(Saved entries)
↓↓↓

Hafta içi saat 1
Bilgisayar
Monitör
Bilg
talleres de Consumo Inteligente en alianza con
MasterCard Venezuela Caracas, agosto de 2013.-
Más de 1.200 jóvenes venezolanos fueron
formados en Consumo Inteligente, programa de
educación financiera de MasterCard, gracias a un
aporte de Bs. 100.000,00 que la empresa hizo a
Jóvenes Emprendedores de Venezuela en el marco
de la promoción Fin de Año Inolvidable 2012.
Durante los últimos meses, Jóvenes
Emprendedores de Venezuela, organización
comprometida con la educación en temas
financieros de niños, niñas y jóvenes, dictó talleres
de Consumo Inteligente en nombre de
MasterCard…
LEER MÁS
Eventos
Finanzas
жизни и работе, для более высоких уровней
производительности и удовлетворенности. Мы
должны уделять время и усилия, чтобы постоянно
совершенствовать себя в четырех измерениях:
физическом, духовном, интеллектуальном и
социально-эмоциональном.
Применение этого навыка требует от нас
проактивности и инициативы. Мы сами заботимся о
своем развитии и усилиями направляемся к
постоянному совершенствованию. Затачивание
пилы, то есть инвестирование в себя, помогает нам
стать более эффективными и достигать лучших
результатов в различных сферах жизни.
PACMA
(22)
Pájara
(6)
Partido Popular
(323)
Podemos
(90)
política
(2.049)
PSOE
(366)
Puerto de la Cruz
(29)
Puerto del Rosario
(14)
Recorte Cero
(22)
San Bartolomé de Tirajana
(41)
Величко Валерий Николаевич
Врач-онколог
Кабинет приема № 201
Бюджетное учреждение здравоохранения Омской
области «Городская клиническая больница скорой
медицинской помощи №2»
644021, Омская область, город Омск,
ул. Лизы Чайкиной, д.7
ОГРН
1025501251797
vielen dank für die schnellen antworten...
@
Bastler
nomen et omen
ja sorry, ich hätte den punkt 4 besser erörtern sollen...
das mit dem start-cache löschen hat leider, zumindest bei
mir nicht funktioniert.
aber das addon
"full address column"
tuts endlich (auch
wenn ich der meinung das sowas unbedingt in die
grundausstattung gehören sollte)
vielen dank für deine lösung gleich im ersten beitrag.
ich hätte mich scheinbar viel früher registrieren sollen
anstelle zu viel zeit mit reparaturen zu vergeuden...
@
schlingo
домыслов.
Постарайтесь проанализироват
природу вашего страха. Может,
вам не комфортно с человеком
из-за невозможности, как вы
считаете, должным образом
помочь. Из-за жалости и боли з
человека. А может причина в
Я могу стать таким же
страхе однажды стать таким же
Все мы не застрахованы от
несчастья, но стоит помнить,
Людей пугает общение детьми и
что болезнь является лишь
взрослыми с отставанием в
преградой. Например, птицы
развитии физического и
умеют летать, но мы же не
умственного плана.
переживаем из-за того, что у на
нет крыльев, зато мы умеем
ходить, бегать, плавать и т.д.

↑↑↑

TO DO: In full and without error, restate the data.

EXERCISE OUTPUT:
Hafta içi saat 1
Bilgisayar
Monitör
Bilg
talleres de Consumo Inteligente en alianza con
MasterCard Venezuela Caracas, agosto de 2013.-
Más de 1.200 jóvenes venezolanos fueron
formados en Consumo Inteligente, programa de
educación financiera de MasterCard, gracias a un
aporte de Bs. 100.000,00 que la empresa hizo a
Jóvenes Emprendedores de Venezuela en el marco
de la promoción Fin de Año Inolvidable 2012.
Durante los últimos meses, Jóvenes
Emprendedores de Venezuela, organización
comprometida con la educación en temas
financieros de niños, niñas y jóvenes, dictó talleres
de Consumo Inteligente en nombre de
MasterCard…
LEER MÁS
Eventos
Finanzas
жизни и работе, для более высоких уровней
производительности и удовлетворенности. Мы
должны уделять время и усилия, чтобы постоянно
совершенствовать себя в четырех измерениях:
физическом, духовном, интеллектуальном и
социально-эмоциональном.
Применение этого навыка требует от нас
проактивности и инициативы. Мы сами заботимся о
своем развитии и усилиями направляемся к
постоянному совершенствованию. Затачивание
пилы, то есть инвестирование в себя, помогает нам
стать более эффективными и достигать лучших
результатов в различных сферах жизни.
PACMA
(22)
Pájara
(6)
Partido Popular
(323)
Podemos
(90)
política
(2.049)
PSOE
(366)
Puerto de la Cruz
(29)
Puerto del Rosario
(14)
Recorte Cero
(22)
San Bartolomé de Tirajana
(41)
Величко Валерий Николаевич
Врач-онколог
Кабинет приема № 201
Бюджетное учреждение здравоохранения Омской
области «Городская клиническая больница скорой
медицинской помощи №2»
644021, Омская область, город Омск,
ул. Лизы Чайкиной, д.7
ОГРН
1025501251797
vielen dank für die schnellen antworten...
@
Bastler
nomen et omen
ja sorry, ich hätte den punkt 4 besser erörtern sollen...
das mit dem start-cache löschen hat leider, zumindest bei
mir nicht funktioniert.
aber das addon
"full address column"
tuts endlich (auch
wenn ich der meinung das sowas unbedingt in die
grundausstattung gehören sollte)
vielen dank für deine lösung gleich im ersten beitrag.
ich hätte mich scheinbar viel früher registrieren sollen
anstelle zu viel zeit mit reparaturen zu vergeuden...
@
schlingo
домыслов.
Постарайтесь проанализироват
природу вашего страха. Может,
вам не комфортно с человеком
из-за невозможности, как вы
считаете, должным образом
помочь. Из-за жалости и боли з
человека. А может причина в
Я могу стать таким же
страхе однажды стать таким же
Все мы не застрахованы от
несчастья, но стоит помнить,
Людей пугает общение детьми и
что болезнь является лишь
взрослыми с отставанием в
преградой. Например, птицы
развитии физического и
умеют летать, но мы же не
умственного плана.
переживаем из-за того, что у на
нет крыльев, зато мы умеем
ходить, бегать, плавать и т.д.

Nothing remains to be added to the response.